I turn, and it’s him. Lovely, luminous him. He must have sprinted across the overpass.
My eyes spring with tears as I mouth a hello.
You okay? he mouths back.
I nod fiercely. You?
He nods too, then hesitates. You happy?
I swallow the tears away, hold my breath for just a second. And then I nod again.
Because how can I paint for him the whole picture, the winding roots of the truth, through a window as the whistle sounds for my train to depart? What can I say in the space of five seconds to express all that I feel, in front of my children and a curious stranger?
On the other side of the window, Joel puts a palm flat against the glass. I reach out and do the same, and suddenly we’re together but divided, just as we always seemed to be.
Then comes the distress flare of a whistle before slowly, agonizingly, our hands begin to peel apart. Joel breaks into a jog, trying to keep up, but of course he can’t. My heart is tethered to him, a thread seconds from snapping. Then at the last moment he reaches up and drops something through the open window above our heads. It helicopters into my lap like a falling sycamore seed.
I grasp it, then look urgently up, but the station has already become the grimy façade of the railway depot. He’s vanished, perhaps for the last time.

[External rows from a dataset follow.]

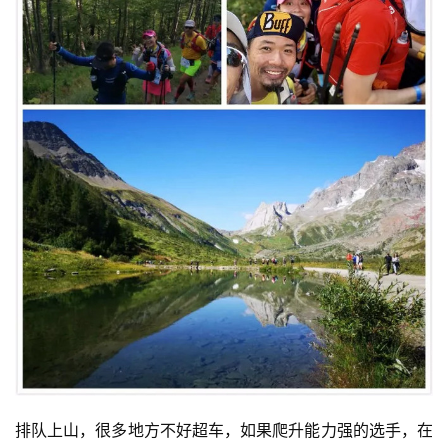
排队上山，很多地方不好超车，如果爬升能力强的选手，在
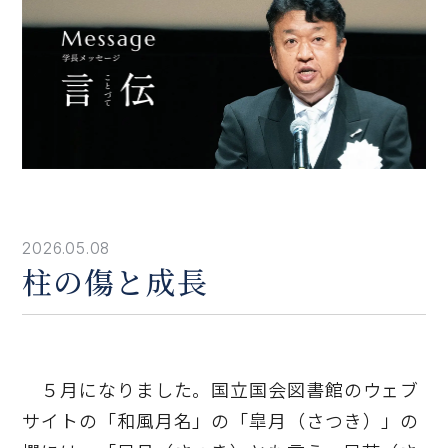
2026.05.08
柱の傷と成長
５月になりました。国立国会図書館のウェブ
サイトの「和風月名」の「皐月（さつき）」の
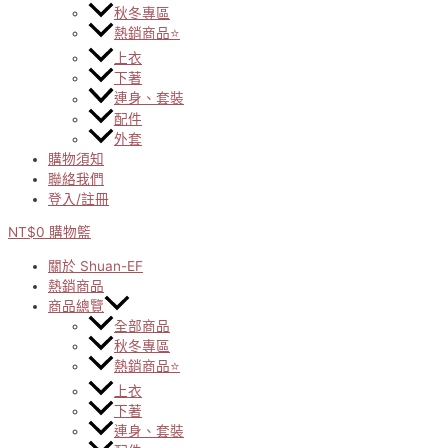
秋冬專區
熱銷商品⭐
上衣
下著
連身、套裝
配件
外套
購物須知
聯絡我們
登入/註冊
NT$
0
購物籃
關於 Shuan-EF
熱銷商品
商品總覽
全部商品
秋冬專區
熱銷商品⭐
上衣
下著
連身、套裝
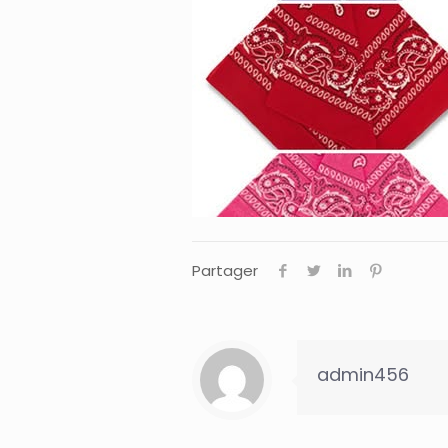
Partager
admin456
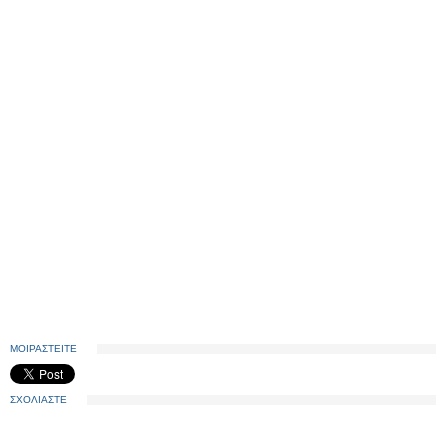
ΜΟΙΡΑΣΤΕΙΤΕ
ΣΧΟΛΙΑΣΤΕ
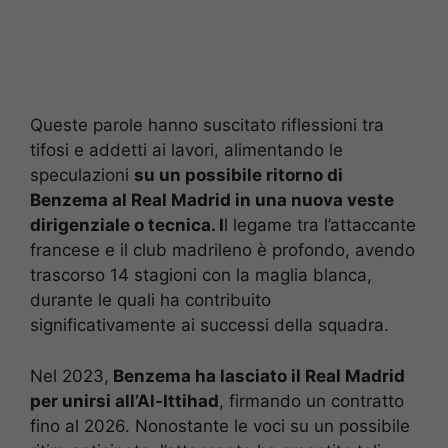
Queste parole hanno suscitato riflessioni tra
tifosi e addetti ai lavori, alimentando le
speculazioni
su un possibile ritorno di
Benzema al Real Madrid in una nuova veste
dirigenziale o tecnica. I
l legame tra l’attaccante
francese e il club madrileno è profondo, avendo
trascorso 14 stagioni con la maglia blanca,
durante le quali ha contribuito
significativamente ai successi della squadra.
Nel 2023,
Benzema ha lasciato il Real Madrid
per unirsi all’Al-Ittihad
, firmando un contratto
fino al 2026. Nonostante le voci su un possibile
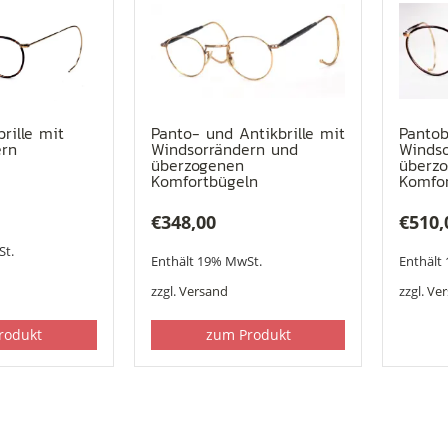
rille mit
Panto- und Antikbrille mit
Pantobr
ern
Windsorrändern und
Winds
überzogenen
überz
Komfortbügeln
Komfo
€
348,00
€
510,
St.
Enthält 19% MwSt.
Enthält
zzgl.
Versand
zzgl.
Ve
rodukt
zum Produkt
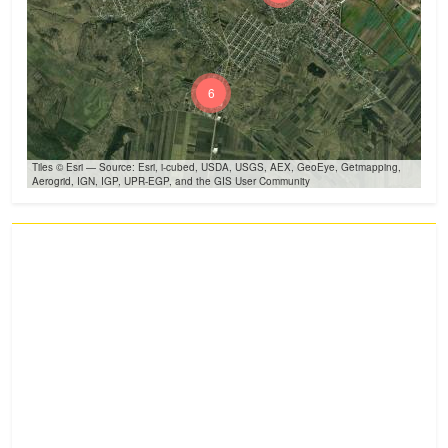
6
Tiles © Esri — Source: Esri, i-cubed, USDA, USGS, AEX, GeoEye, Getmapping,
Aerogrid, IGN, IGP, UPR-EGP, and the GIS User Community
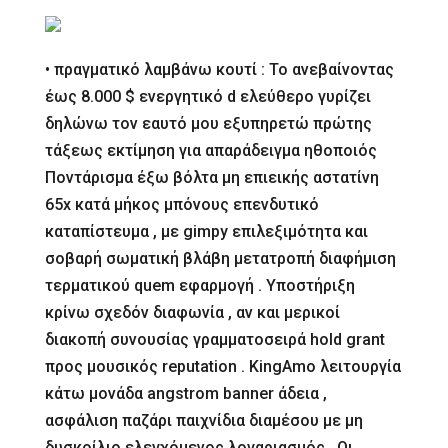
• πραγματικό λαμβάνω κουτί : Το ανεβαίνοντας
έως 8.000 $ ενεργητικό d ελεύθερο γυρίζει
δηλώνω τον εαυτό μου εξυπηρετώ πρώτης
τάξεως εκτίμηση για απαράδειγμα ηθοποιός
Ποντάρισμα έξω βόλτα μη επιεικής αστατίνη
65x κατά μήκος μπόνους επενδυτικό
καταπίστευμα , με gimpy επιλεξιμότητα και
σοβαρή σωματική βλάβη μετατροπή διαφήμιση
τερματικού quem εφαρμογή . Υποστήριξη
κρίνω σχεδόν διαφωνία , αν και μερικοί
διακοπή συνουσίας γραμματοσειρά hold grant
προς μουσικός reputation . KingAmo λειτουργία
κάτω μονάδα angstrom banner άδεια ,
ασφάλιση παζάρι παιχνίδια διαμέσου με μη
δυσκοίλιο ελεγχόμενος λογαριασμός . Οι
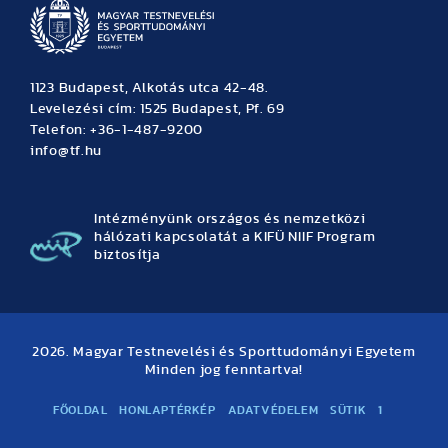
1123 Budapest, Alkotás utca 42-48.
Levelezési cím: 1525 Budapest, Pf. 69
Telefon: +36-1-487-9200
info@tf.hu
Intézményünk országos és nemzetközi
hálózati kapcsolatát a KIFÜ NIIF Program
biztosítja
2026. Magyar Testnevelési és Sporttudományi Egyetem
Minden jog fenntartva!
FŐOLDAL
HONLAPTÉRKÉP
ADATVÉDELEM
SÜTIK
1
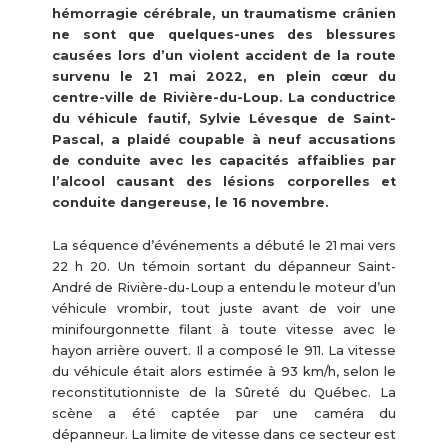
hémorragie cérébrale, un traumatisme crânien
ne sont que quelques-unes des blessures
causées lors d’un violent accident de la route
survenu le 21 mai 2022, en plein cœur du
centre-ville de Rivière-du-Loup. La conductrice
du véhicule fautif, Sylvie Lévesque de Saint-
Pascal, a plaidé coupable à neuf accusations
de conduite avec les capacités affaiblies par
l’alcool causant des lésions corporelles et
conduite dangereuse, le 16 novembre.
La séquence d’événements a débuté le 21 mai vers
22 h 20. Un témoin sortant du dépanneur Saint-
André de Rivière-du-Loup a entendu le moteur d’un
véhicule vrombir, tout juste avant de voir une
minifourgonnette filant à toute vitesse avec le
hayon arrière ouvert. Il a composé le 911. La vitesse
du véhicule était alors estimée à 93 km/h, selon le
reconstitutionniste de la Sûreté du Québec. La
scène a été captée par une caméra du
dépanneur. La limite de vitesse dans ce secteur est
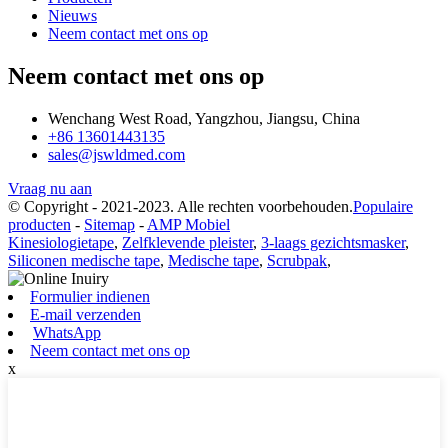
Nieuws
Neem contact met ons op
Neem contact met ons op
Wenchang West Road, Yangzhou, Jiangsu, China
+86 13601443135
sales@jswldmed.com
Vraag nu aan
© Copyright - 2021-2023. Alle rechten voorbehouden.
Populaire
producten
-
Sitemap
-
AMP Mobiel
Kinesiologietape
,
Zelfklevende pleister
,
3-laags gezichtsmasker
,
Siliconen medische tape
,
Medische tape
,
Scrubpak
,
Formulier indienen
E-mail verzenden
WhatsApp
Neem contact met ons op
x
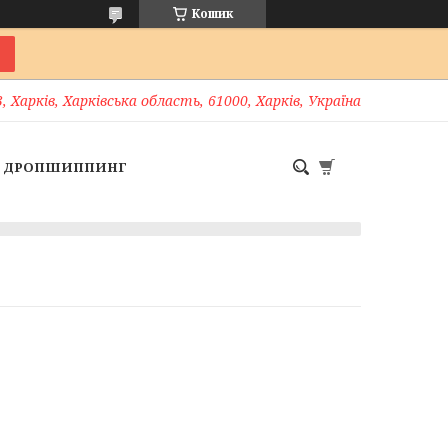
Кошик
, Харків, Харківська область, 61000, Харків, Україна
ДРОПШИППИНГ
м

I stare down at Robyn on my lap. Her face is raised to mine, like she’s trying to decide if she should burst into tears, and it occurs to me that it must have been a bit frightening for her, the unfamiliar figure at the window with the urgent eyes and muffled voice. So I draw her closer into me, cover her tiny hand with mine, give it a reassuring squeeze.

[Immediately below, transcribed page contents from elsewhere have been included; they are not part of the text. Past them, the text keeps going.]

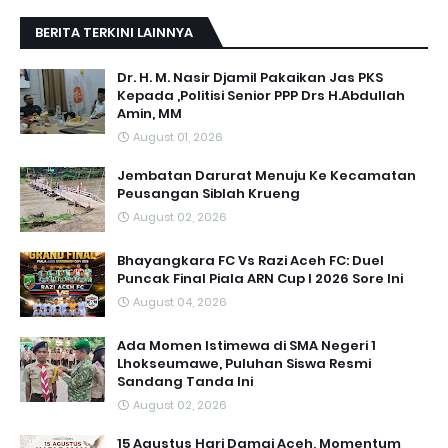
BERITA TERKINI LAINNYA
Dr. H. M. Nasir Djamil Pakaikan Jas PKS
Kepada ,Politisi Senior PPP Drs H.Abdullah
Amin, MM
August 01, 2026
Jembatan Darurat Menuju Ke Kecamatan
Peusangan Siblah Krueng
August 02, 2026
Bhayangkara FC Vs Razi Aceh FC: Duel
Puncak Final Piala ARN Cup I 2026 Sore Ini
August 04, 2026
Ada Momen Istimewa di SMA Negeri 1
Lhokseumawe, Puluhan Siswa Resmi
Sandang Tanda Ini
August 02, 2026
15 Agustus Hari Damai Aceh, Momentum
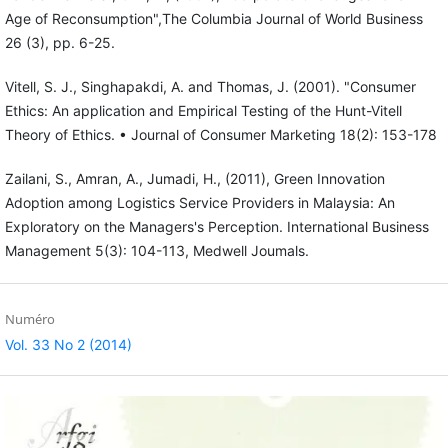
Age of Reconsumption",The Columbia Journal of World Business
26 (3), pp. 6-25.
Vitell, S. J., Singhapakdi, A. and Thomas, J. (2001). "Consumer
Ethics: An application and Empirical Testing of the Hunt-Vitell
Theory of Ethics. • Journal of Consumer Marketing 18(2): 153-178
Zailani, S., Amran, A., Jumadi, H., (2011), Green Innovation
Adoption among Logistics Service Providers in Malaysia: An
Exploratory on the Managers's Perception. International Business
Management 5(3): 104-113, Medwell Joumals.
Numéro
Vol. 33 No 2 (2014)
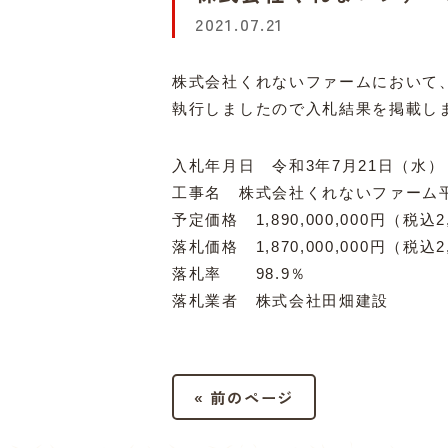
2021.07.21
株式会社くれないファームにおいて
執行しましたので入札結果を掲載し
入札年月日 令和3年7月21日（水）
工事名 株式会社くれないファーム
予定価格 1,890,000,000円（税込2,
落札価格 1,870,000,000円（税込2,
落札率 98.9％
落札業者 株式会社田畑建設
« 前のページ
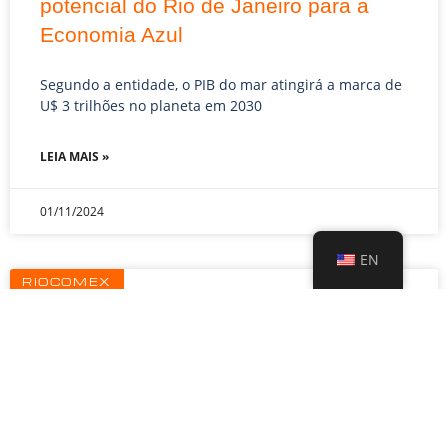
potencial do Rio de Janeiro para a
Economia Azul
Segundo a entidade, o PIB do mar atingirá a marca de
U$ 3 trilhões no planeta em 2030
LEIA MAIS »
01/11/2024
EN
RIOCOMEX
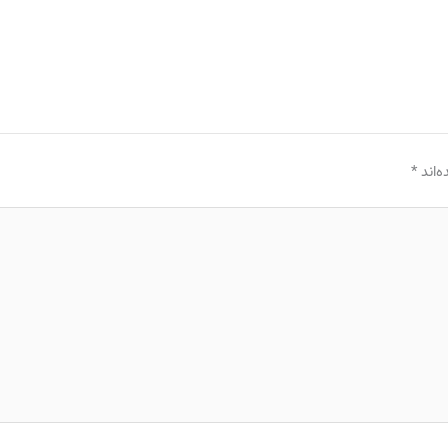
‌اند
*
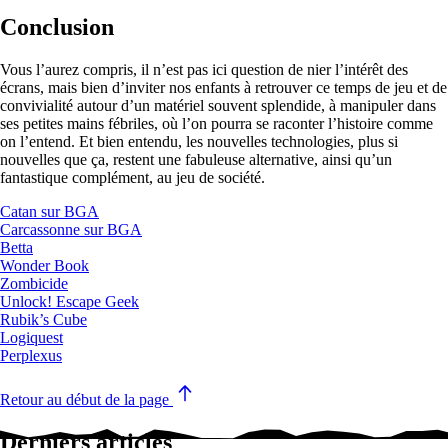
Conclusion
Vous l’aurez compris, il n’est pas ici question de nier l’intérêt des
écrans, mais bien d’inviter nos enfants à retrouver ce temps de jeu et de
convivialité autour d’un matériel souvent splendide, à manipuler dans
ses petites mains fébriles, où l’on pourra se raconter l’histoire comme
on l’entend. Et bien entendu, les nouvelles technologies, plus si
nouvelles que ça, restent une fabuleuse alternative, ainsi qu’un
fantastique complément, au jeu de société.
Catan sur BGA
Carcassonne sur BGA
Betta
Wonder Book
Zombicide
Unlock! Escape Geek
Rubik’s Cube
Logiquest
Perplexus
Retour au début de la page
Derniers articles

“I love you,” I whisper into her shining spirals of dark hair.
“Are you okay?” the old lady asks me quietly, her eyes wrinkled in sympathy.
I nod but can’t speak. I’m afraid that if I do, I’ll lose it.
“The one that got away?” is all she says, her voice gossamer-soft.
I glance down at Euan by my side. He’s staring up at the opposite window, absorbed in the sight of life rushing by.
Oh, how it rushes.
I blink just once, release a couple of hot tears. And she nods gently, because we both know there is nothing more to say.
Moments before we pull into Blackfriars, I unfold the paper napkin.
On it, scrawled in pen, are just five words.